Washington/Los Angeles. . Der Deutsche Harry B. steht unter dringendem Verdacht, innerhalb weniger Tage in Hollywood Dutzende Autos angezündet zu haben. Wollte er damit gegen die drohende Auslieferung seiner per Haftbefehl gesuchten Mutter nach Frankfurt protestieren? Diese wurde an Mittwoch einem Gericht vorgeführt.
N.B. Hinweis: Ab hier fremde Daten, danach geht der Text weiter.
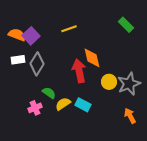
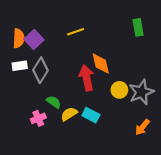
green rectangle: (126, 25) -> (138, 27), turned 35
orange semicircle: (17, 35) -> (19, 38), turned 72
orange arrow: (130, 116) -> (142, 127), turned -112

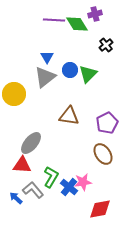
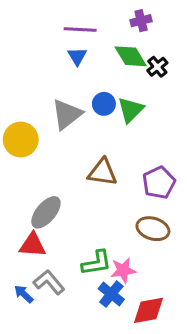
green diamond: (77, 24) -> (131, 56), moved
blue triangle: (47, 57) -> (77, 56), moved
brown ellipse: (103, 154) -> (153, 229), turned -40
green L-shape: (51, 177) -> (96, 263), moved, turned 50
blue cross: (69, 187) -> (111, 294), moved

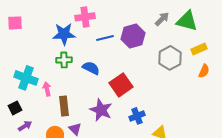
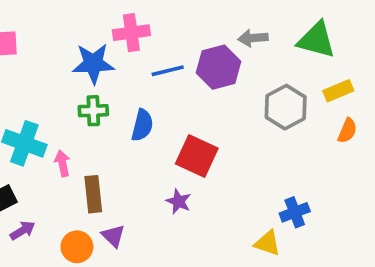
gray arrow: (162, 19) -> (253, 38), moved, turned -140
blue semicircle: (91, 68) -> (142, 125), turned 78
red square: (121, 85) -> (197, 156), turned -30
purple star: (101, 110) -> (179, 201), moved, size x0.6
blue cross: (137, 116) -> (295, 212), moved

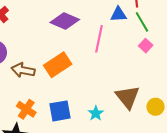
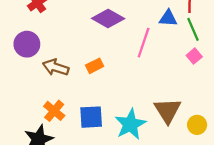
orange rectangle: (58, 65) -> (95, 66), size x0.6
cyan star: (96, 113) -> (130, 124), size x1.8

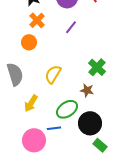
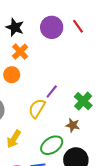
purple line: (71, 27) -> (52, 92), moved

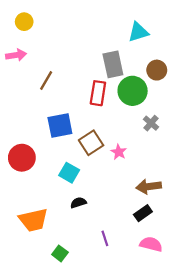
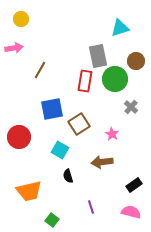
pink star: (119, 152) -> (112, 134), moved
brown arrow: (149, 187) -> (102, 162), moved
black semicircle: (78, 203) -> (68, 176), turned -88
black rectangle: (143, 213) -> (134, 185), moved

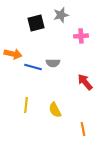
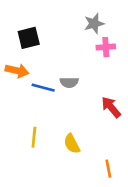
gray star: (61, 15) -> (94, 24), moved
black square: (36, 23) -> (29, 38), moved

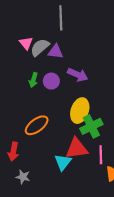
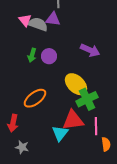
gray semicircle: (40, 47) -> (38, 24), turned 60
purple triangle: (56, 52) -> (53, 19), moved
purple arrow: (78, 75) -> (90, 50), moved
yellow ellipse: (80, 111) -> (76, 84), turned -65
In Handschellen ist die Mutter des wegen Brandstiftung festgenommenen Deutschen in Los Angeles einem Gericht vorgeführt worden. Dorothee B. machte am Dienstag bei ihrem Erscheinen einen verwirrten Eindruck und wusste offenbar nicht, dass ihr Sohn sich in Haft befindet. Ihm wird vorgeworfen, aus Verärgerung über die Justizbehörden zum Jahreswechsel mehr als 50 Brandanschläge verübt zu haben.
"Was haben Sie mit meinem Sohn gemacht?", fragte die Mutter, der in Deutschland 19-facher Betrug vorgeworfen wird. Sie soll Mieter um ihre Kaution betrogen und 2004 eine Brustvergrößerung nicht bezahlt haben. Vor Gericht fragte sie sich laut, ob ihr Sohn verschwunden oder tot sei. Sie beschrieb ihn als psychisch krank und fragte, ob die Nazis wüssten, wo sie und ihr Sohn lebten. Ihre nächste Anhörung wurde auf Freitag verschoben, damit sie sich einen Anwalt suchen kann.
Zuvor hatte sich herausgestellt, dass die schlimmste Serie von Brandanschlägen in Los Angeles seit den Rassenunruhen von 1992 womöglich auf das Konto eines geistesgestörten Deutschen geht. Dieser hat offenbar damit gegen die drohende Auslieferung seiner per Haftbefehl gesuchten Mutter nach Frankfurt protestieren wollen. Wenn Harry B. im Laufe dieses Mittwochs vor dem Haftrichter in Los Angeles erscheinen muss, erhoffen sich die Behörden präzise Antworten auf diese beim ersten Hören abwegig klingende Frage, die seit gestern Abend viele Medien an der amerikanischen Westküste elektrisiert.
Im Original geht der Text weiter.